The trouble with The Terrible Twos is that [Reed has] said it all before and said it much better. This time out, he's picked another genre to tear apart with his imposition of varied forms and combinations of perspective. Just as he used Antigone in The Last Days of Louisiana Red to create a brilliant satire that collapsed under the strain of its near-misogyny, and just as he used the western for Yellow Back Radio Broke-Down, the detective story for Mumbo Jumbo, the slave narrative and Uncle Tom's Cabin for Flight to Canada, Reed weaves Rastafarianism and a reverse of the Todd Clifton dummy sequence from Invisible Man together with Dickens's A Christmas Carol in The Terrible Twos. Again we get the self-obsessed harpies, the mission Indians, the black hero who takes over the white form (unlike Todd Clifton, Black Peter is not controlled by whites who speak through his mouth—he speaks through theirs), the dumb black street hustlers who get into a game too complicated for them to understand, the corruption of Christianity, the secret society of powerful white bosses, the argument that preliterate custom and belief are just as good as modern civilization (if not better) and the beleaguered black hero who has woman problems (Reed touches on the sexual provincialism of black women, which didn't begin to change until the late 1960s when they had to compete with liberated and liberal white women for the affections of black men, but he doesn't do anything with that proverbial hot potato).

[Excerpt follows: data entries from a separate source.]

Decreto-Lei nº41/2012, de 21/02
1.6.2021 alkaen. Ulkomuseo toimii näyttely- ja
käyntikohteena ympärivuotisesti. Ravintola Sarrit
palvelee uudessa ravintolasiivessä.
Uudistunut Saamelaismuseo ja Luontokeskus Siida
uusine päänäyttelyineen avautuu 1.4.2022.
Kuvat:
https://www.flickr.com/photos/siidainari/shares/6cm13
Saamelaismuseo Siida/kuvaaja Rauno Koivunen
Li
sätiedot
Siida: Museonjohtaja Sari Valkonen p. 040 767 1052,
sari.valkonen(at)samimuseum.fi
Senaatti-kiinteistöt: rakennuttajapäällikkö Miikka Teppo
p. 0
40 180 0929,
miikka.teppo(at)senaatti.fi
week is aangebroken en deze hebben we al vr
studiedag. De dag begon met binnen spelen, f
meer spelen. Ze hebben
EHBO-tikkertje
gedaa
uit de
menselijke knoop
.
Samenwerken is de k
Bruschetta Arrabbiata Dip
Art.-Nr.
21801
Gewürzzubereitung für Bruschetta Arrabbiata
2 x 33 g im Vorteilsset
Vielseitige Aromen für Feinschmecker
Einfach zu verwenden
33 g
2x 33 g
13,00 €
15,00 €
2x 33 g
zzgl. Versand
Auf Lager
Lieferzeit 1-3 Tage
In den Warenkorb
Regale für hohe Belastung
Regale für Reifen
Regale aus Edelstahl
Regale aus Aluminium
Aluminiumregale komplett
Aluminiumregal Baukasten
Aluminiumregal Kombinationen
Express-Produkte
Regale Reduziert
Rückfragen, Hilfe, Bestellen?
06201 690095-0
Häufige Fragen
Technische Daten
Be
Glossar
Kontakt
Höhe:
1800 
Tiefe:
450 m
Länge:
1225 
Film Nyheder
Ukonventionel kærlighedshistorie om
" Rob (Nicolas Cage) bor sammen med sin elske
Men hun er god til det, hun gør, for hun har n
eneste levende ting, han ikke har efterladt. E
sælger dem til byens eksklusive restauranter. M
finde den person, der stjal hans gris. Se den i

I'm not saying that Reed should abandon his concerns, but I am saying that for all the literary appropriations in The Terrible Twos, it hasn't the level of invention that made his best work succeed. There is too much predictability, too much dependence on revelation through conversation and interior monologue. Most of the mysteries must be explained by the characters, and what we do discover through their narratives isn't very interesting. When the President, for instance, is taken into hell, what he sees are the ghosts of presidents and vice presidents past, and there follow heavy-handed scenes of contrition and retribution—Truman grieving over the atom bomb, Rockefeller chained to the corpses of the Attica victims, etc. When Santa Claus and the President get their chance to speak out against the commercialization of Christmas on the one hand and the manipulation of the country by industrialists on the other, the clichés resound. But since Reed considers this novel a surrealist variation on the social realist novel of economic complaint, maybe he thought he should pop the corn rather than serve it in hard kernels. There are some funny passages along the way, however. There is even an attempt to infuse his surreal puppet show with realistic relationships, especially on an erotic level, and this brings what freshness there is to the novel. It also suggests that Reed may soon examine the range of sexual and social attractions that a multiracial society makes so possible, especially since the passage from Europe to the Third World can sometimes take place within only a few city blocks. If that is what he intends for his sequels—The Terrible Threes and The Terrible Fours—then the world he has developed, one quilted with endless allusions, mythology, improvisation and concentric circles of time and culture, could give birth to the potential so basic to the social contract and to the diversity of this country—Ishmael Reed's All-American Novel. The Terrible Twos, unfortunately, is mostly a shadow of his former work, and a shadow that tells us little we don't already know. (pp. 618-19)
Stanley Crouch, "Kinships and Aginships," in The Nation, Vol. 234, No. 20, May 22, 1982, pp. 617-19.